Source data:
--

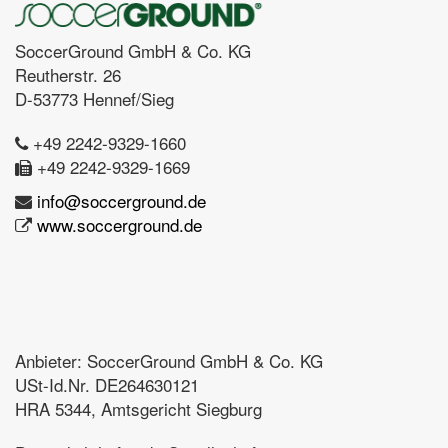
SoccerGround GmbH & Co. KG
Reutherstr. 26
D-53773 Hennef/Sieg
+49 2242-9329-1660
+49 2242-9329-1669
info@soccerground.de
www.soccerground.de
Anbieter: SoccerGround GmbH & Co. KG
USt-Id.Nr. DE264630121
HRA 5344, Amtsgericht Siegburg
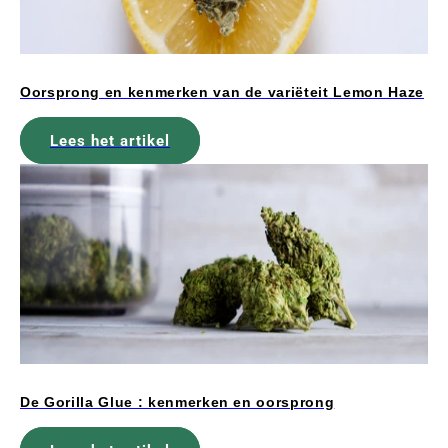
Oorsprong en kenmerken van de variëteit Lemon Haze
Lees het artikel
De Gorilla Glue : kenmerken en oorsprong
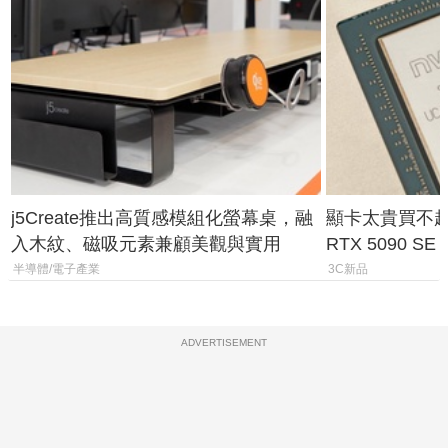
j5Create推出高質感模組化螢幕桌，融
顯卡太貴買不起？
入木紋、磁吸元素兼顧美觀與實用
RTX 5090 S
體
半導體/電子產業
3C新品
ADVERTISEMENT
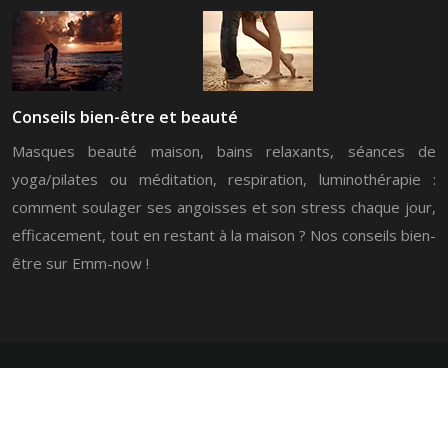
Conseils bien-être et beauté
Masques beauté maison, bains relaxants, séances de
yoga/pilates ou méditation, respiration, luminothérapie :
comment soulager ses angoisses et son stress chaque jour,
efficacement, tout en restant à la maison ? Nos conseils bien-
être sur Emm-now !
Emm-Now, c’est un véritable guide au quotidien.
Plan du site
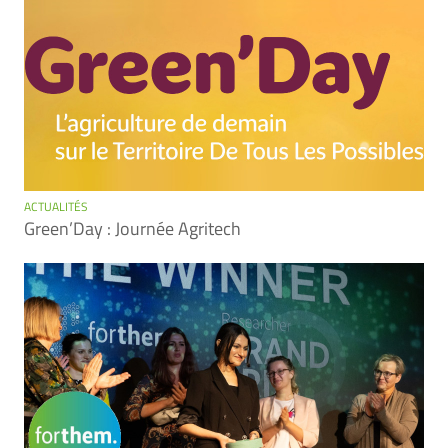
ACTUALITÉS
Green’Day : Journée Agritech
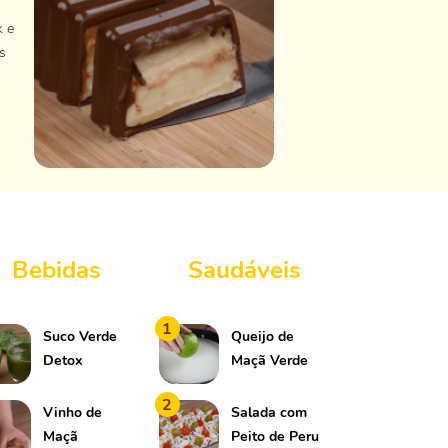
k e
s
Bebidas
Saudáveis
1
Suco Verde
Queijo de
Detox
Maçã Verde
2
Vinho de
Salada com
Maçã
Peito de Peru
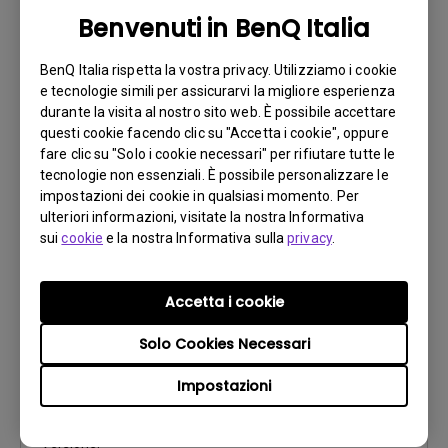
CAD
Benvenuti in BenQ Italia
Aggiorna:
2023/04/19
BenQ Italia rispetta la vostra privacy. Utilizziamo i cookie
Lingua:
e tecnologie simili per assicurarvi la migliore esperienza
Dimensioni file:
407.65 KB
durante la visita al nostro sito web. È possibile accettare
Versione:
1.0
questi cookie facendo clic su "Accetta i cookie", oppure
fare clic su "Solo i cookie necessari" per rifiutare tutte le
Anteprima
tecnologie non essenziali. È possibile personalizzare le
impostazioni dei cookie in qualsiasi momento. Per
ulteriori informazioni, visitate la nostra Informativa
sui
cookie
e la nostra Informativa sulla
privacy
.
Manuale utente
Accetta i cookie
Manuale Utente
Solo Cookies Necessari
Aggiorna:
2024/01/03
Impostazioni
Lingua:
Italian
Dimensioni file:
13.89 MB
Versione:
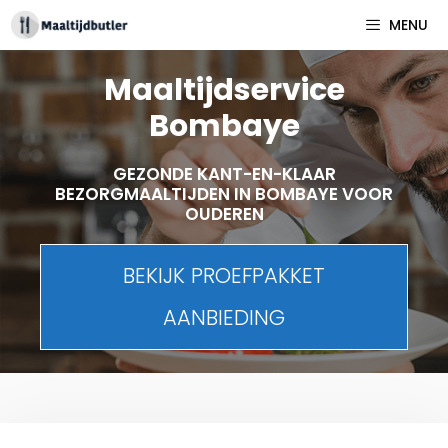
Spring
MENU
naar
inhoud
Maaltijdservice
Bombaye
GEZONDE KANT-EN-KLAAR
BEZORGMAALTIJDEN IN BOMBAYE VOOR
OUDEREN
BEKIJK PROEFPAKKET
AANBIEDING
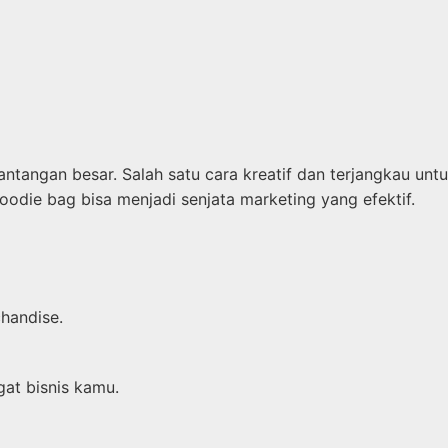
tangan besar. Salah satu cara kreatif dan terjangkau un
goodie bag bisa menjadi senjata marketing yang efektif.
chandise.
at bisnis kamu.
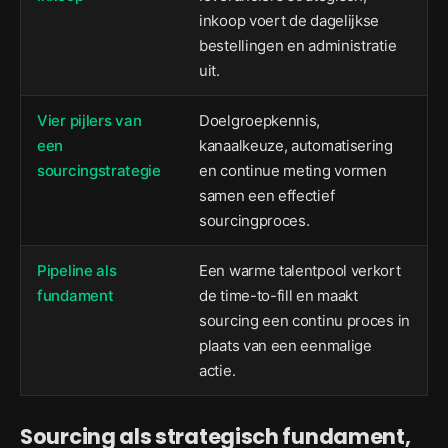
inkoop voert de dagelijkse
bestellingen en administratie
uit.
Vier pijlers van
Doelgroepkennis,
een
kanaalkeuze, automatisering
sourcingstrategie
en continue meting vormen
samen een effectief
sourcingproces.
Pipeline als
Een warme talentpool verkort
fundament
de time-to-fill en maakt
sourcing een continu proces in
plaats van een eenmalige
actie.
Sourcing als strategisch fundament,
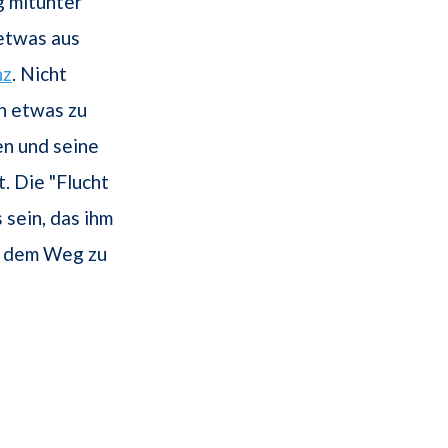
g mitunter
etwas aus
nz
. Nicht
ch etwas zu
en und seine
. Die "Flucht
 sein, das ihm
s dem Weg zu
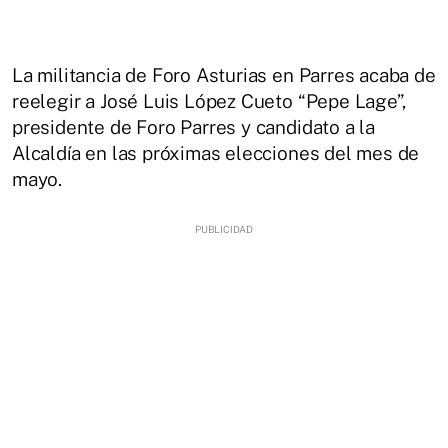
La militancia de Foro Asturias en Parres acaba de
reelegir a José Luis López Cueto “Pepe Lage”,
presidente de Foro Parres y candidato a la
Alcaldía en las próximas elecciones del mes de
mayo.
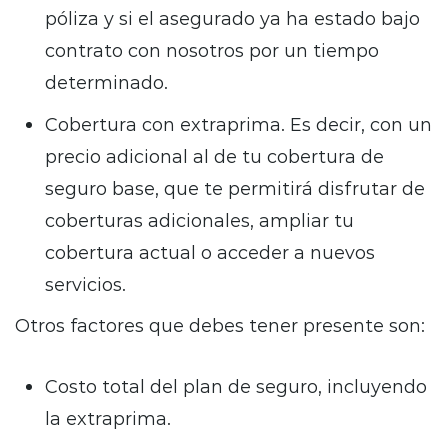
póliza y si el asegurado ya ha estado bajo
contrato con nosotros por un tiempo
determinado.
Cobertura con extraprima. Es decir, con un
precio adicional al de tu cobertura de
seguro base, que te permitirá disfrutar de
coberturas adicionales, ampliar tu
cobertura actual o acceder a nuevos
servicios.
Otros factores que debes tener presente son:
Costo total del plan de seguro, incluyendo
la extraprima.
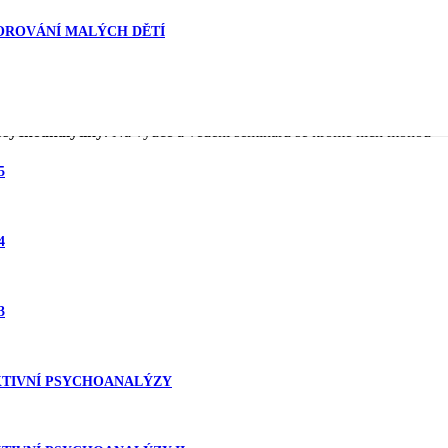
ZOROVÁNÍ MALÝCH DĚTÍ
psychoanalytiky
. Na výuce a vedení seminářů se kromě nich mohou
5
4
3
KTIVNÍ PSYCHOANALÝZY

--

» **WHAT YOU HAVE TO DO**
Look over the records above and copy each line that includes the string "BenQ".

» **RESULT BELOW**
Benvenuti in BenQ Italia
BenQ Italia rispetta la vostra privacy. Utilizziamo i cookie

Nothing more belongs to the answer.